(Extracted page text data)

★ ★ ★ ★ ★ ★ ★

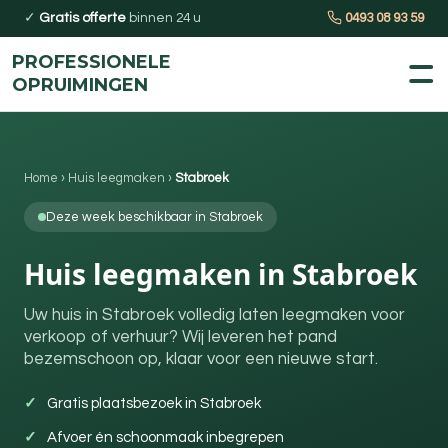
✓
Gratis offerte
binnen 24 u
0493 08 93 59
PROFESSIONELE
OPRUIMINGEN
Home
›
Huis leegmaken
›
Stabroek
Deze week beschikbaar in Stabroek
Huis leegmaken in Stabroek
Uw huis in Stabroek volledig laten leegmaken voor
verkoop of verhuur? Wij leveren het pand
bezemschoon op, klaar voor een nieuwe start.
Gratis plaatsbezoek in Stabroek
Afvoer én schoonmaak inbegrepen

★ ★ ★ ★ ★ ★ ★

_Action item:_ What you print must match the entries exactly, except that no pictures appear.

_Answer space:_
✓
Gratis offerte
binnen 24 u
0493 08 93 59
PROFESSIONELE
OPRUIMINGEN
Home
›
Huis leegmaken
›
Stabroek
Deze week beschikbaar in Stabroek
Huis leegmaken in Stabroek
Uw huis in Stabroek volledig laten leegmaken voor
verkoop of verhuur? Wij leveren het pand
bezemschoon op, klaar voor een nieuwe start.
Gratis plaatsbezoek in Stabroek
Afvoer én schoonmaak inbegrepen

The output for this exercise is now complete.